How Everything DiSC Management Techniques Can Make A Better Workplace

‘If there is a will there is a way,’ so goes the saying that stresses upon the importance of willpower. However, the application of willpower in practical situations is predicated upon one’s behavioral trait – positive or negative. Even though the applicability of one’s behavioral trait finds expression in virtually every field, it is the workplace where it makes the maximum impact, again in a positive or negative way. Successful companies do not make it to the top rung just on account of their deep pockets or better goal strategies but because of the work ethic of their employees.

 

Keeping the employees motivated is a big task in which many a company fails. Importantly, it is not always the salary that determines the retention or performance of employees in a company (though it plays a major role), but the congenial work environment that motivates everyone to give their best. In fact, productivity or the lack of it is directly linked to an employee’s motivation level, which more often than not is based on faulty management policies, a stifling work environment, and lesser career growth prospects. To stay motivated at the workplace is mostly dictated by one’s personality profile. Thus, it is important that the personality profile of employees are ascertained and acted upon by stakeholders such as team leaders, line managers and the top management. However, this does not preclude an individual assessing his or her immediate work environment in terms of challenges/opportunities available or relationship with colleagues and management.

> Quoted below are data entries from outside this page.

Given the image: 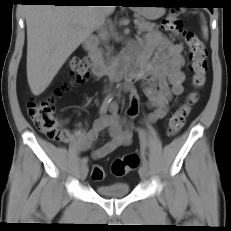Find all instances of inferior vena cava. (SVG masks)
Instances as JSON below:
<instances>
[{
  "label": "inferior vena cava",
  "mask_w": 231,
  "mask_h": 231,
  "mask_svg": "<svg viewBox=\"0 0 231 231\" xmlns=\"http://www.w3.org/2000/svg\"><path fill=\"white\" fill-rule=\"evenodd\" d=\"M107 15H108V11L106 7L100 6L98 9V27H102L104 25ZM100 36L104 39L106 37V33L101 32Z\"/></svg>",
  "instance_id": "inferior-vena-cava-1"
}]
</instances>
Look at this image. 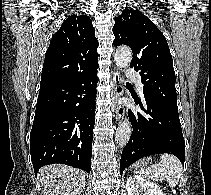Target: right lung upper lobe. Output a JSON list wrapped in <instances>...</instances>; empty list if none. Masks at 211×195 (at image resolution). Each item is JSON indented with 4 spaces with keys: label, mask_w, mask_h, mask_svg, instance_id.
<instances>
[{
    "label": "right lung upper lobe",
    "mask_w": 211,
    "mask_h": 195,
    "mask_svg": "<svg viewBox=\"0 0 211 195\" xmlns=\"http://www.w3.org/2000/svg\"><path fill=\"white\" fill-rule=\"evenodd\" d=\"M98 41L87 15H71L52 36L40 88L88 74L99 67Z\"/></svg>",
    "instance_id": "1"
}]
</instances>
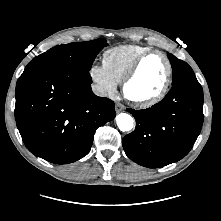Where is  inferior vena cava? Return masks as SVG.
Returning a JSON list of instances; mask_svg holds the SVG:
<instances>
[{
  "label": "inferior vena cava",
  "instance_id": "obj_1",
  "mask_svg": "<svg viewBox=\"0 0 221 221\" xmlns=\"http://www.w3.org/2000/svg\"><path fill=\"white\" fill-rule=\"evenodd\" d=\"M92 90H93V93L97 96H100V97L107 96V92L102 86L92 85Z\"/></svg>",
  "mask_w": 221,
  "mask_h": 221
}]
</instances>
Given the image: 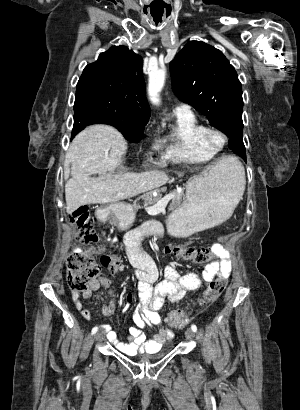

Where does the DiSC Theory Originate and How Does it Apply to Management?

 

This theory was developed by the noted American psychologist Dr. William Moulton Marston while working at Harvard University, wherein he had segregated people’s behavior or attitude on four types of impulses. According to him, these impulses – domination, inducement, compliance, and submission – determine the behavioral traits of people, and are largely responsible for the way they conduct themselves in a given situation, both in personal as well as professional capacities. The theory was mentioned by Mr. Marston in a book called ‘Emotions of normal people’ published in the year 1928. The book provides wonderful insights into human behavior, and helps individuals in carrying out self assessment to improve further.

Based on the theory, a tool was developed in 1956 by an industrial psychologist named Walter Clarke, wherein he had asked people to describe themselves based on a checklist. In fact, he had intended to use this tool to find the right kind of employee for business. Over the years, the tool has undergone many refinements and has been scientifically proven for carrying out psychometric assessment. In fact, Everything DiSC Management theory can be used in improving one’s self knowledge thereby leading to better performance.

How does DiSC help?

 

The tool comprises of a set of questionnaires that can be customised to represent one’s work environment or any kind of personal situation, thus throwing light on the challenges, rules, procedures, expectations, or the ability of an individual to cope. Based on the answers the tool produces personality profiles of individuals that can help in the following ways:

· Help individuals to learn better about themselves
· Help in strengthening team cohesion
· Understand the needs of customers thus helping improve customer experience
· Manage conflicts and improve interpersonal skills among team members
· Get knowledgeable about the training needs of individuals
· Help stakeholders to improve the work environment

Everything DiSC management is a tool used to guide managers in the one-on-one relationship they have with each of their employees (regardless of their title or seniority level). When managers take the Everything DiSC Management test online, they will be guided through important managerial skills such as: Directing, Delegating and Motivating their key people.

The four behavioral traits

The personality profiles generated by the DiSC management tool have four distinct impulses or traits.

Dominance:This particular trait is indicative of a go-getting attitude, and those imbibing it are domineering, positive, and receptive to challenges. They look more at the end result rather than the process, and are often forceful in their demeanor while getting things done for others. Their positive trait of self confidence often lets them ride roughshod over others without listening to their concerns.

Influence: Here too, persons are confident and resolute in achieving their goals, but instead of being domineering a la people showing ‘dominance’ as their characteristics, they are more cooperative in their approach. Their warm and welcoming nature often puts a lid on negatives such as being disorganized and impulsive. These people get motivated by social recognition and have a disarming demeanor.

Steadiness: These people also display warmth, cooperation, optimism and sincerity, and often run the risk of being too accommodating of others. Their concern for others, though a refreshing trait, can make them appear indecisive.

Conscientiousness: These people are concerned both about the process and end result in terms of seeking quality. In fact, their obsession with quality work can make them overly critical and slow in making decisions.